I end this with a comic:
http://xkcd.com/132/

Go read it. ^_^

Gilahi said...

There are lots of groups that I wish I had seen but didn't, and never will. I thought about including a list of the people that I had seen who are no longer with us (George Harrison, David Byron, Gary Thain, Freddie Mercury, Billy Preston, and the list goes on) but it was just too depressing.

You are most welcome, and I was happy to do it. Something happened between 1975 and 1985 in that it appears that the awareness of a whole decade of music was lost. I was often surprised that people just a few years younger than I had absolutely no knowledge of the music I love. It seems a shame.

Great comic, by the way! I laughed out loud.

GreenCanary said...

Yo! If you want an education in today's music, I'd be happy to pitch in. In return, you can expose me to that which was popular before my time ;-)

Gilahi said...

Canary - Thanks. My wife has always stayed much more in tune with current music than I have, so every time I ride in the car with her I get subjected to it, er, that is, I get to listen to it. Still, I can't tell Nickelback from Train. I have recently stumbled upon Ozric Tentacles and Flogging Molly, both of whom I really like. The latest album from The Waifs is pretty tasty too.

NG said...

I'm more a child of the 80s live music scene myself since that's when I was in high school so I haven't seen many of these bands in concert. But I'm proud to say I know every one of these groups and owned most of the albums. Thanks for the great ride down memory lane.

Gilahi said...

NG - I am SO impressed. You've restored my faith in your generation. I recall once proudly announcing to someone who was probably close to your age that I'd just gotten "In-A-Gadda-Da-Vida" on CD, and her response was, "Who are they?" Glad to find out that she wasn't completely representative.

The Diarist said...

I'm a music sponge (as you can probably tell from my music posts), but my true love in music lies in many of the acts you've listed (yes, I am familiar with all of their works). There may be a very small handful, like Gerber Baby handfuls, of musicians today who produce the level of quality music that these artists produced during their time in the studio.

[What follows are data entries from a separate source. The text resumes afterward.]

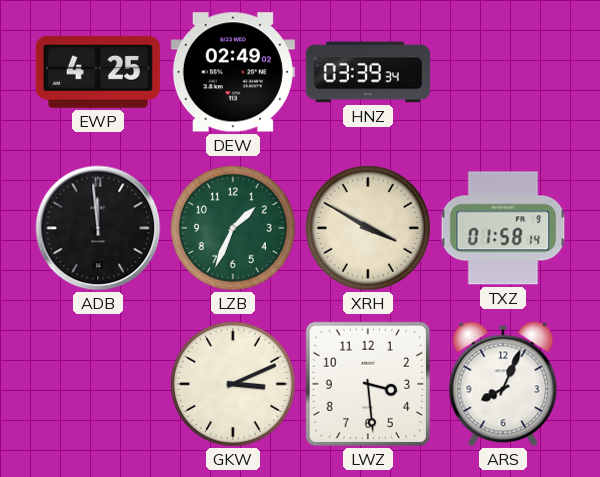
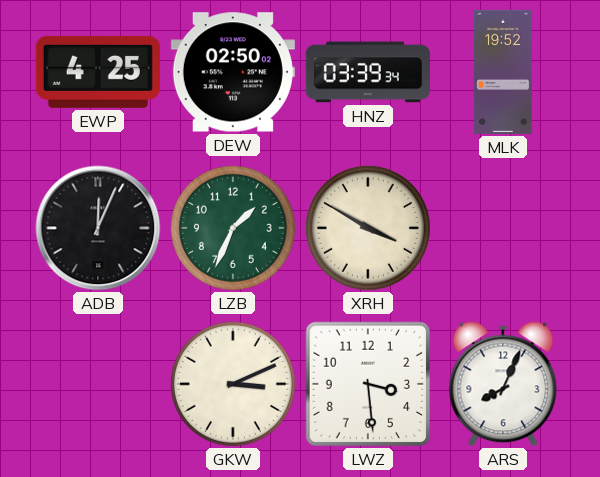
DEW: 02:49 -> 02:50
MLK: none -> 19:52
ADB: 11:59 -> 12:04
TXZ: 01:58 -> none
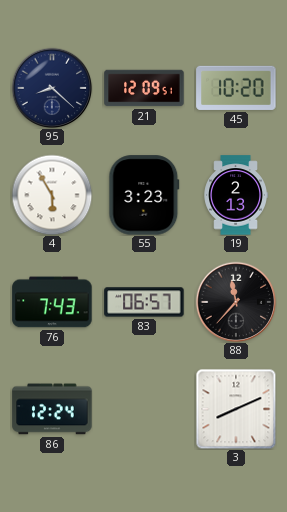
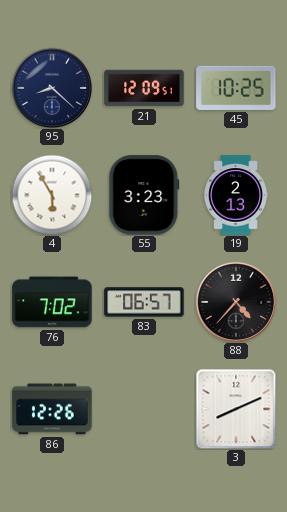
45: 10:20 -> 10:25
76: 7:43 -> 7:02
88: 11:37 -> 4:37
86: 12:24 -> 12:26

Does that mean that I fear for the future of music? Not at all. Life is cyclical and good writing will return with the revenge of a guitar god.

Gilahi said...

Diarist - I've been pleased the people who have told me that they knew all these groups. I don't feel like such a loner now.

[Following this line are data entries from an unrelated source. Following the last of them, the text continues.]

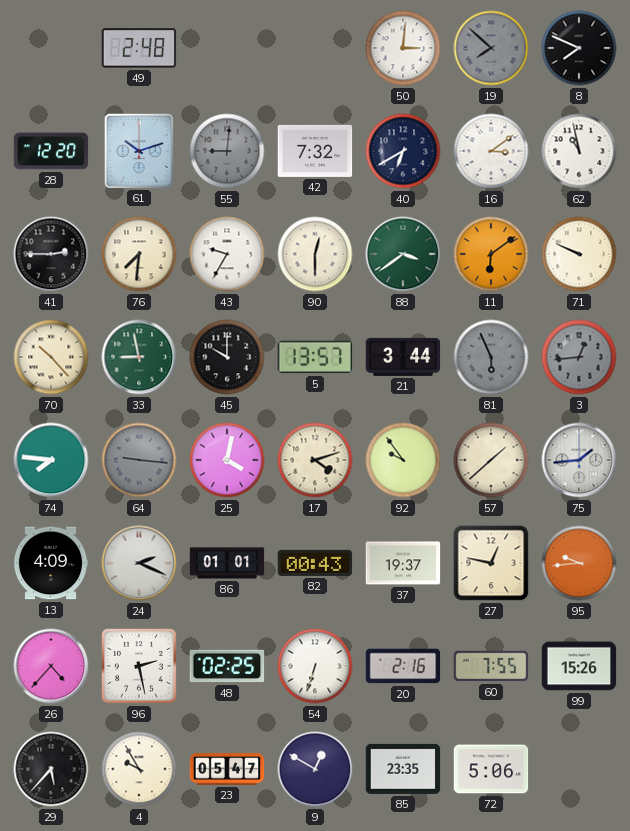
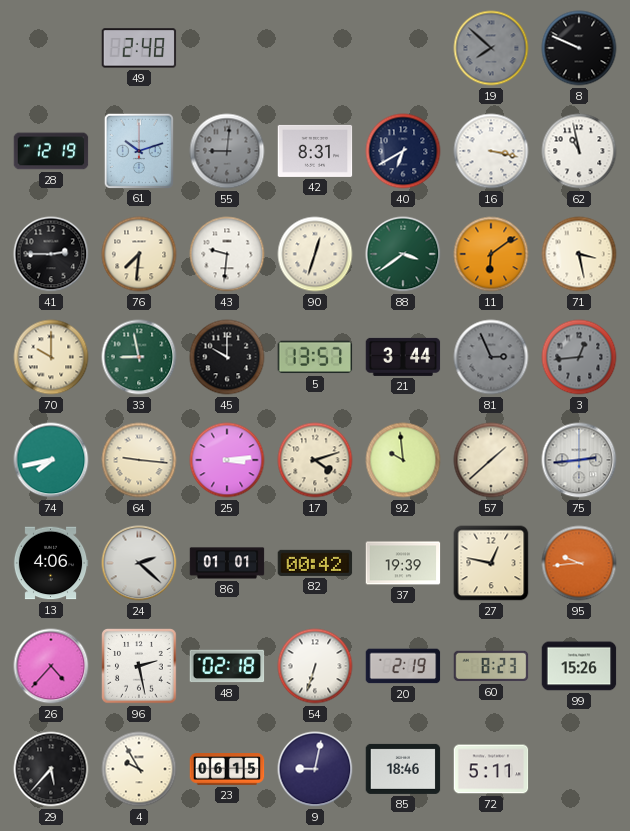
50: 3:01 -> none
8: 7:49 -> 9:49
28: 12:20 -> 12:19
42: 7:32 -> 8:31
16: 3:09 -> 3:17
43: 9:35 -> 9:31
90: 12:30 -> 12:33
71: 9:49 -> 3:28
70: 10:23 -> 10:00
81: 5:56 -> 2:56
74: 7:46 -> 7:43
64 dial: grey -> cream
25: 4:02 -> 3:14
92: 9:54 -> 9:59
75: 1:44 -> 2:44
13: 4:09 -> 4:06
24: 2:19 -> 2:22
82: 00:43 -> 00:42
37: 19:37 -> 19:39
48: 02:25 -> 02:18
20: 2:16 -> 2:19
60: 7:55 -> 8:23
23: 05:47 -> 06:15
9: 12:50 -> 9:02
85: 23:35 -> 18:46
72: 5:06 -> 5:11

Unlike you, though, I do fear for the future of popular music. MTV, videos, the iPod, I fear that all of these have contributed to a horrid downward spiral in the quality (though certainly not the quantity) of music today, and I don't see it getting much better. As mentioned elsewhere, I have recently discovered Ozric Tentacles and Flogging Molly, and I find them to be wonderful, if rare, ports in a storm. The Waifs make some good music, but what's on radio and TV these days is just bland when it's not downright irritating.

The Diarist said...

I place a lot of that blame on the record companies. Over the last 30-ish years, they more than any other force have contributed to the "decline" of music by shoving musicians to the darkest corners and promoting the likes of Britney Spears. Our saving light is that many of the solid bands emerging today (writing and playing music with quality reminiscent of the days of yore) and many of the ... er, rock pantheon? ... such as Prince are foregoing the traditional companies and exploring other avenues to get real music to the masses. This little side-step allows these musicians to maintain their respect, credibility, and control of their music. (Which in turn is what keeps my faith in the future of music alive.)

Gilahi said...

I certainly agree with you about the record companies. Much like book publishers, there's a whole if-it-doesn't-make-a-ton-of-money-as-soon-as-it's-released-then-we-don't-want-it mentality. Add that to the fact that the record companies (interesting that we still call them that) are largely owned by the same folks that own the airwaves, and you have a recipe for pablum.